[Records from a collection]
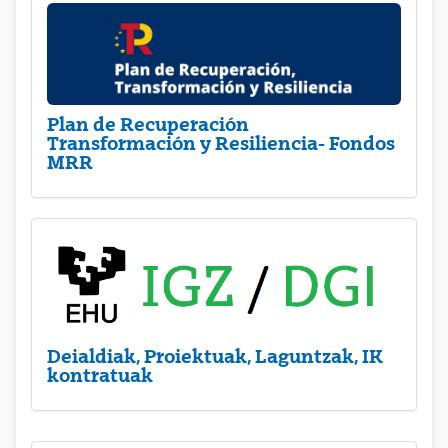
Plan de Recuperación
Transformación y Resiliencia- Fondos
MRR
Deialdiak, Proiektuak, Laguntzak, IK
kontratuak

---

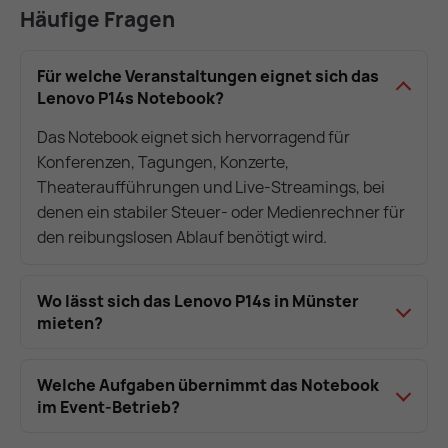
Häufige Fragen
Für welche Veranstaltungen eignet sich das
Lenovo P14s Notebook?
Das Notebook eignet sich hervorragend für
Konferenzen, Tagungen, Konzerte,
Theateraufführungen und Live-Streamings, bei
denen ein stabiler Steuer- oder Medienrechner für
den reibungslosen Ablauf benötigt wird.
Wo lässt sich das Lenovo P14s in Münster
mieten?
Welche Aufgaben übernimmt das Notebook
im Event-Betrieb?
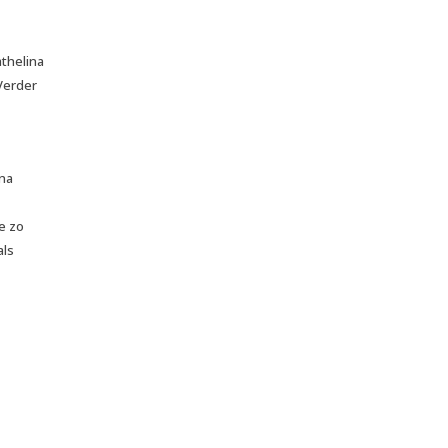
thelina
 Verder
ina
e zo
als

What you will do: What is needed is a copy of every line above in which "eignet" appears.

Result:
Für welche Veranstaltungen eignet sich das
Das Notebook eignet sich hervorragend für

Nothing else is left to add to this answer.